Senior Developer Advocate (Presenter)
In this final module, you will learn about Schema compatibility, the different settings you have at your disposal, and how to make use of them.
Producer and consumer clients have expectations of the structure of the object they’re working with. Take the Foo class, for example. It has four fields: a long, double, and two strings.
Imagine for a moment that the development team responsible for getting the data into Kafka feels that the UUID field is not useful anymore. They decide to update the object structure and remove the UUID field.
The changes are made and the producer application starts to send the updated objects into Kafka. The consumer application receives the updated objects, expects the UUID field to be present, and in response to its absence throws an exception, forcing the application to shut down.
Analysis quickly discovers the object structure changed, which causes the new schema to be incompatible with the previous schema. What is needed is the means to verify compatibility between different schema versions prior to their being implemented in production so this type of exception can be prevented.
Schema Registry offers compatibility verification. The available compatibility modes and associated checks establish guardrails that guide you to safely update schemas and allow you to keep your clients operational as they are updated with the changes.
Schema Registry validates schema changes at the time they are registered based upon the compatibility setting. The compatibility checks are done on a per subject basis. As we saw earlier in the course, subject-name remains the same even when a schema evolves, so it’s a consistent value to use for compatibility checks.
In this example, a simple check would let you know ahead of time if the new version of the schema being used by the producer is compatible with the previous version of the schema being used by the consumer. In this case, the check would not have passed due to the missing default value and you would know to update the consumer to use the new schema prior to updating the producer.
The three primary compatibility modes are backwards, which is the default setting, forward, and full.
With all three of these modes, the associated test verifies the compatibility of a schema being registered with its immediate predecessor.
Note that it is also possible to set the compatibility mode to none which results in no compatibility check being done when a new schema is registered.
In this example, if the compatibility mode is backward, forward, or full, when version 3 is registered, Schema Registry will only verify that it is compatible with version 2. Compatibility with other previous versions is not verified.
There are also three transitive modes that are extensions of the three primary modes. These modes extend the compatibility requirement to all previous or future schema versions.
The difference with transitive compatibility is that the latest version of a schema you just updated is verified to be compatible with all previous versions, not just the immediate previous one.
Now let’s review how each of the three compatibility modes work. Transitive versions are not discussed since they follow the exact same rules, they just go back to all previous ones.
With backward compatibility you can delete fields from a schema and add fields as long as they have a default value.
The order of updating your clients is to update the consumer clients first.
In this example the schema is evolved by removing field_A and adding NewField that has a default value associated with it.
By updating the consumer client first, if a producer using the previous schema sends records to Kafka the updated consumer client will continue to work fine.
It will ignore the deleted field_A on the record and use the default value provided for NewField.
Now let’s move on to forward compatibility.
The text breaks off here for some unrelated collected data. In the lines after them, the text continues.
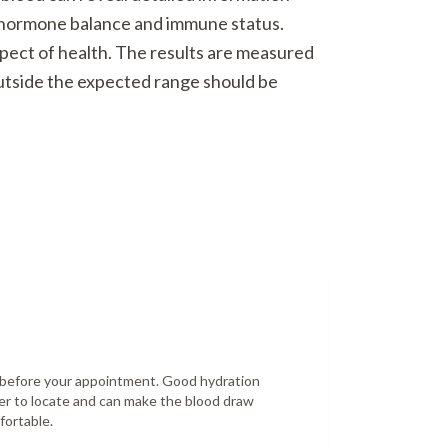
o hormone balance and immune status.
spect of health. The results are measured
outside the expected range should be
r before your appointment. Good hydration
er to locate and can make the blood draw
fortable.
With forward compatibility you can delete fields that have a default and add new fields.
In this case, you update the producer clients first.
Now if you have a consumer you haven’t updated yet, it will continue to operate and use the default value for the field that was deleted and simply ignore the newly added field.
With full compatibility every field in the schema has a default value, so the order of updating clients doesn’t matter—with either order both old and new consumers will continue to work properly.
This table summarizes the compatibility matrix for Schema Registry.
Now that we’ve covered the different compatibility levels, let’s have a quick look at how you would set the level for a schema subject.
It’s important to note that you can set compatibility at the subject level, so it’s possible to have schemas with different compatibility levels.
This first example illustrates how to set the compatibility level with the Confluent CLI. Note that the security configs were left off for clarity.
This next example uses the Schema Registry REST command.
This last example sets the schema compatibility using the Gradle plugin.
Finally, you can check if the changes you made to a schema are compatible with the subject and current compatibility setting.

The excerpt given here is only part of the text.